After previewing at Santarcangelo, Chiara Bersani’s Sottobosco (‘undergrowth’) premiered at Centrale Fies, an old hydroelectric station in Dro, Italy, within the programme Feminist Futures. It’s not just a vision for the future though, it’s a cosmogony of science and poetry, the ending and the beginning of a cosmos, where beauty is redefined, peaceful and takes a journey to find.
Bersani and her brilliant musician Lemmo start to one side of a stage covered by a sea of marshmallows – a carpet of forest flowers, perhaps, or a sensation, a childhood memory. Slowly, Bersani starts crossing this floor, rolling softly, inevitably touching it with her whole body. Our attention is immediately captured, whether by the curiosity towards this soft unstoppable creature, or by the activation of our senses by every random yet careful marshmallow encounter.
We catch a glimpse of someone’s feet approaching from the other side, behind the black backcloth. It’s the second main inhabitant of this space, dancer Elena Sgarbossa, dressed in the same puritan black dress as Bersani. They are orthogonal projections of each other, Sgarbossa moving up and down, sometimes abruptly, in contrast to Bersani’s almost meditative state. Both are hit by the tension and thunder of Lemmo’s live score.

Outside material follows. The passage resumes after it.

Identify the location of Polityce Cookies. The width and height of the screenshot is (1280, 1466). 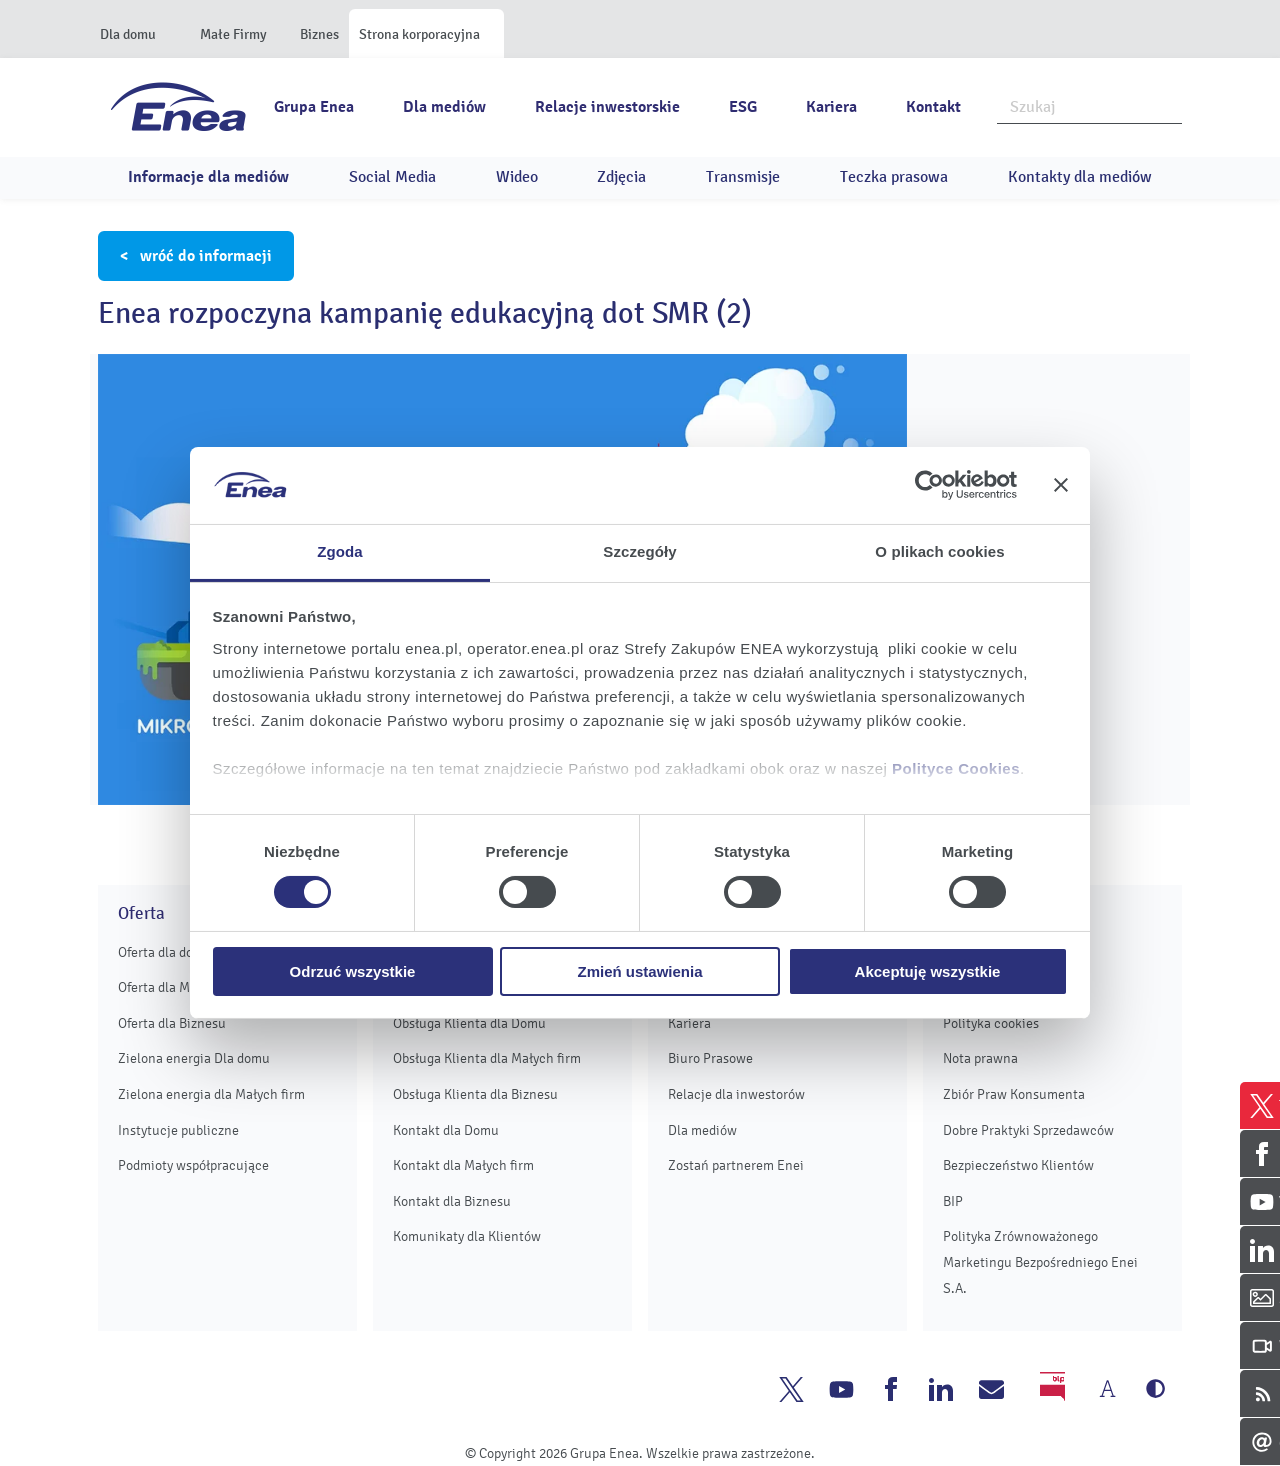 (956, 768).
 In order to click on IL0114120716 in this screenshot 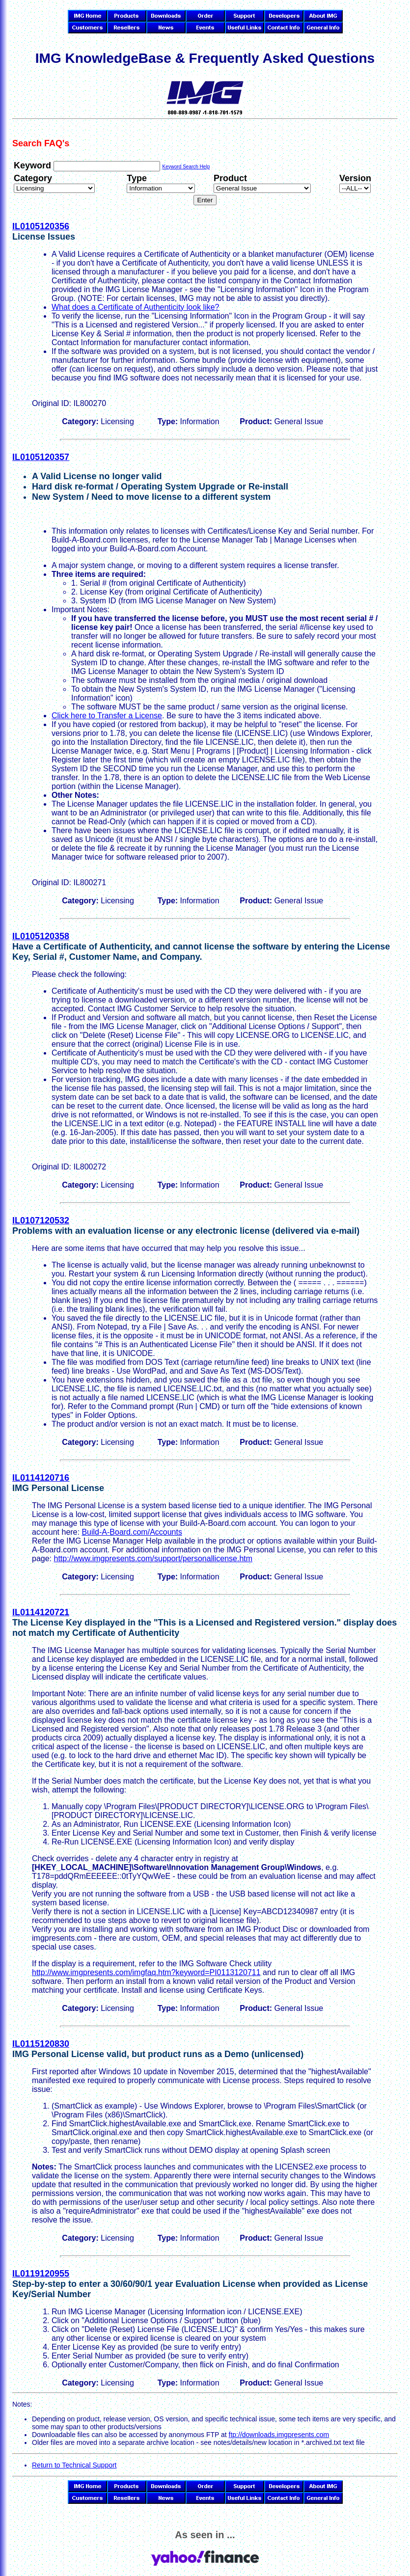 , I will do `click(40, 1478)`.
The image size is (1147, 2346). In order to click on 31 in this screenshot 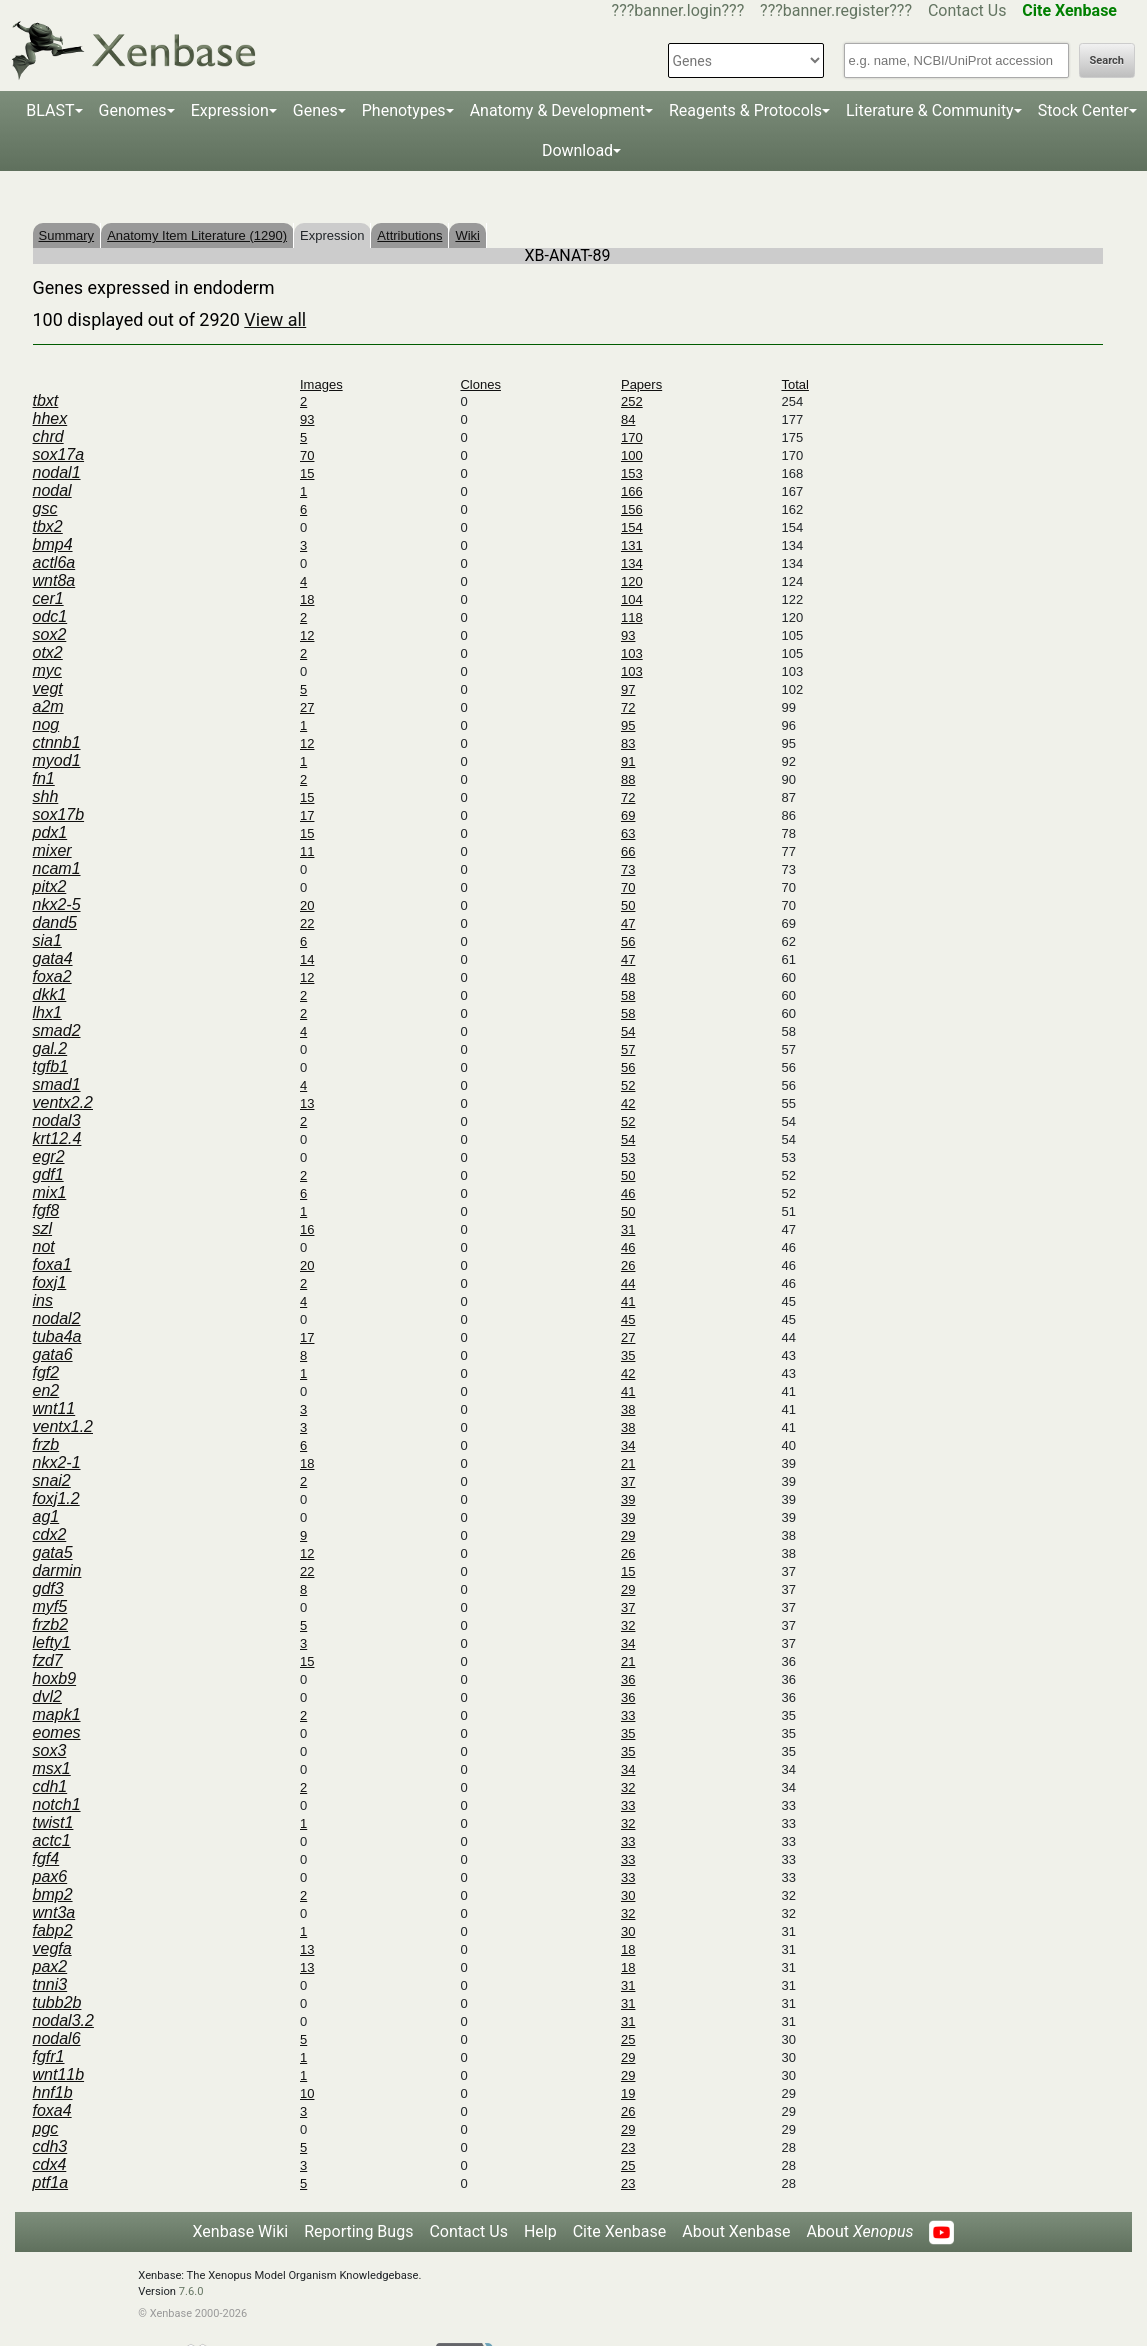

This contrast lasts until Sgarbossa sits to face Bersani, engaging in silent conversation, first with their almost too intense gaze, then by moving the marshmallows, and finally communicating through hand movements (their own sign language) – signs which become signals to other inhabitants in this undergrowth: hiding among the audience are participants of an earlier workshop that Bersani had opened to people with disabilities, who one by one enter the space until they reach their assigned spot, still signalling to others and to each other.
The ending is as soft as the beginning, the music opening up to frame a tableau of dancers. We leave with the warm hope that Olympus might be inhabited by such gentle – unconventionally perfect – gods.